The announcement that Mr. Obama would pursue legislation that, in the words of the White House, “must include a path to earned citizenship” for the more than 10 million undocumented immigrants in the country, came after a late morning meeting with congressional immigration reform advocates.
The president met with seven members of the Congressional Hispanic Caucus (CHC) – six House members and one senator, Bob Menendez (D) of New Jersey – to discuss strategy and policy for the coming immigration reform debate, according to broad details of the meeting provided by congressional aides and the White House.
“The president is the quarterback and he will direct the team, call the play, and be pivotal if we succeed,” said Rep. Luis Gutierrez (D) of Illinois, the House’s most seasoned immigration reform legislator.

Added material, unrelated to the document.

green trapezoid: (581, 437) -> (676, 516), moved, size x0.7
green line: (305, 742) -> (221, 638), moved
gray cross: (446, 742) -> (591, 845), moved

“I am very optimistic based on conversations with Republicans in the House and Senate that we will do more than just talk about the immigration issue this year,” he added. Congressman Gutierrez was the leading Democratic House sponsor of the last drive for comprehensive immigration reform during the George W. Bush administration.
Democrats aren’t the only ones mulling a plan. Sen. Marco Rubio (R) of Florida has offered the broad contours of a conservative immigration reform proposal in recent weeks, albeit one featuring a longer, more difficult path to US citizenship than Democrats or the president are likely to favor.

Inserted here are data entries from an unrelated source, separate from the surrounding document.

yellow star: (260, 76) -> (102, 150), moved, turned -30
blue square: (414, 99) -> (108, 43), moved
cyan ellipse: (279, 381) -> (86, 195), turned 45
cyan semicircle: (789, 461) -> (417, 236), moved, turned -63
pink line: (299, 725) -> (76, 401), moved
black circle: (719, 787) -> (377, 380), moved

In the House, Rep. Raul Labrador (R) of Idaho told reporters that he met with colleagues on the House Judiciary Committee this week to discuss immigration reform proposals. Representative Labrador, who worked as an immigration lawyer for more than a decade, does not favor a path to citizenship for most unauthorized immigrants.

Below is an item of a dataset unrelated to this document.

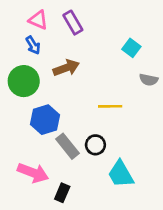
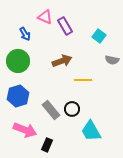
pink triangle: (38, 20) -> (45, 17), moved
purple rectangle: (73, 23) -> (65, 26), moved
brown arrow: (66, 68) -> (62, 61), moved
blue hexagon: (45, 120) -> (18, 96), moved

A bipartisan group of eight senators is reportedly close to a deal on comprehensive reform measures and could announce a proposal as soon as next Friday, according to several reports.
What could the president’s proposal look like? The legislative principles put forward by the CHC in November are “in line” with what the president wants, according to a release from Representative Gutierrez’s office.
Those include measures to reduce backlogs for immigration of the spouses and children of US citizens; retain high-skilled graduates of American universities in the science, technology, engineering, and math (STEM) fields; provide special considerations, including a route to citizenship, for young illegal immigrants known as DREAMers; and a program to provide workers for the nation’s agriculture industry.
The CHC’s proposals also call for providing workplace protections for immigrant workers; “smart and reasonable” border protection; creation of a citizenship verification system in the workplace, and “ensure all workers pay their fair share of taxes, fully integrate into our way of life, and bear the same responsibilities as all Americans.”
While immigration reform was a key Obama campaign promise before his first term, the president failed to make good on that vow during the last four years. Immigrant advocates have frequently criticized the president for his immigration policy during his first term, which saw a record number of deportations and little legislative or political muscle put behind immigration initiatives until the president offered temporary relief for young undocumented immigrants during the heat of the 2012 campaign.
On Friday, the White House noted that immigration reform was "a top legislative priority."